European and International Financial Institutions to Invest $10 Billion in the Middle Corridor
Author: Toghrul Ali
Feb 1, 2024
The Global Gateway Investors Forum for EU-Central Asia Transport Connectivity convened January 29-30 in Brussels, uniting high-level representatives, financial institutions, and the private sector from the European Union Member States, Central Asia, South Caucasus, and Türkiye. On the first day of the event, European Commission (EC) Executive Vice President Valdis Dombrovskis announced that European and international financial institutions have pledged to invest €10 billion (approximately $10.8 billion) to develop sustainable transport connectivity in Central Asia. The pledged investment is expected to be allocated towards the development of the Middle Corridor, also known as the Trans-Caspian International Route (TITR). The ongoing conflict in Ukraine has spurred the EU to explore alternative trade routes that bypass Russia, amplifying the significance of the Middle Corridor. To fully optimize its potential, further infrastructure improvements are imperative. The pledged investments from European institutions present an historic opportunity to realize this vision.
The Middle Corridor is a multimodal land and sea transport corridor, helping products move from as far east as China to Europe through Kazakhstan, Uzbekistan, Turkmenistan, Azerbaijan, Türkiye, and across the Black and Caspian Seas. Historically, Europe has relied on the Northern Corridor, a route that transports products from China, through Russia, to European consumer markets. With its total length 2,000 kilometers shorter than Russia’s Northern Corridor, the Middle Corridor has the potential to become a viable alternative by shortening the transport duration to 15 days.
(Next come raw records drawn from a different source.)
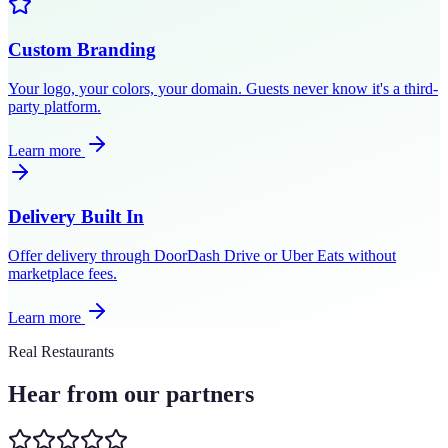
Custom Branding
Your logo, your colors, your domain. Guests never know it's a third-
party platform.
Learn more
Delivery Built In
Offer delivery through DoorDash Drive or Uber Eats without
marketplace fees.
Learn more
Real Restaurants
Hear from our partners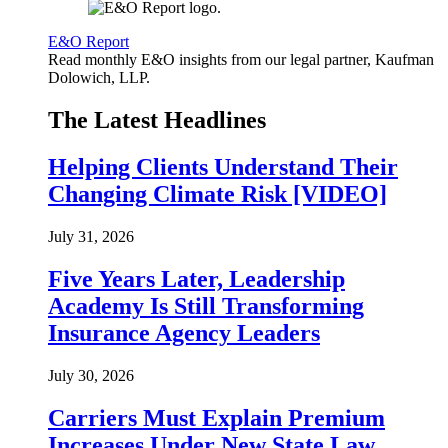
E&O Report
Read monthly E&O insights from our legal partner, Kaufman
Dolowich, LLP.
The Latest Headlines
Helping Clients Understand Their
Changing Climate Risk [VIDEO]
July 31, 2026
Five Years Later, Leadership
Academy Is Still Transforming
Insurance Agency Leaders
July 30, 2026
Carriers Must Explain Premium
Increases Under New State Law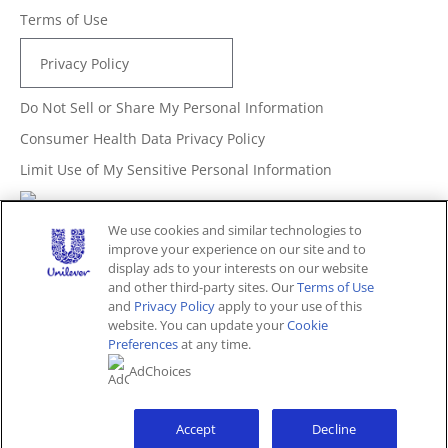
Terms of Use
Privacy Policy
Do Not Sell or Share My Personal Information
Consumer Health Data Privacy Policy
Limit Use of My Sensitive Personal Information
Adchoices - Do not sell or Share
We use cookies and similar technologies to
improve your experience on our site and to
display ads to your interests on our website
and other third-party sites. Our
Terms of Use
Unites States (EN)
and
Privacy Policy
apply to your use of this
website. You can update your
Cookie
Preferences
at any time.
© 2026 Unilever. All rights reserved.
AdChoices
This website is directed only to U.S. consumers for
products and services of Unilever United States.
This website is not directed to consumers outside of the
U.S.
Accept
Decline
As a part of the €10 billion investment package, several important memoranda of understanding (MoU) were signed between European financial institutions and Central Asian governments. The European Investment Bank (EIB) signed MoUs with Kazakhstan, Kyrgyzstan, Uzbekistan, and the Development Bank of Kazakhstan to invest €1.47 billion (approximately $1.6 billion) to develop transport connectivity between Europe and Central Asia. Similarly, the European Bank for Reconstruction and Development (EBRD) signed a MoU with Kazakhstan to invest €1.5 billion in ongoing connectivity projects. The EU is also planning to provide twinning and technical assistance to Central Asian countries in developing the route. According to EC’s Vice President Margaritis Schinas, “Senior resident twinning advisors from our EU Member States will be assigned to all Central Asian countries,” along with a coordination platform that will monitor the progress.
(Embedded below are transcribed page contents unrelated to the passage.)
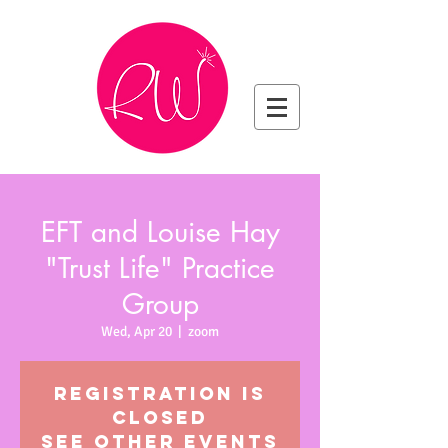
EFT and Louise Hay
"Trust Life" Practice
Group
Wed, Apr 20
  |  
zoom
Registration is
closed
See other events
Over the past years, the EU has noticeably increased its cooperation with the region. The European bloc remains the largest source of foreign direct investments (FDI) in the region, in addition to being the second largest trading partner of Central Asian countries. In his remarks, Dombrovskis stressed that the EU remains a “strong, committed and reliable partner” for Central Asia. He mentioned that transport connectivity plays a central role in the EU-Central Asia partnership. To this end, it was emphasized that the long-term objective is to transform the Middle Corridor into a “multimodal, competitive, sustainable, smart and fast route to link our two regions in 15 days or less.”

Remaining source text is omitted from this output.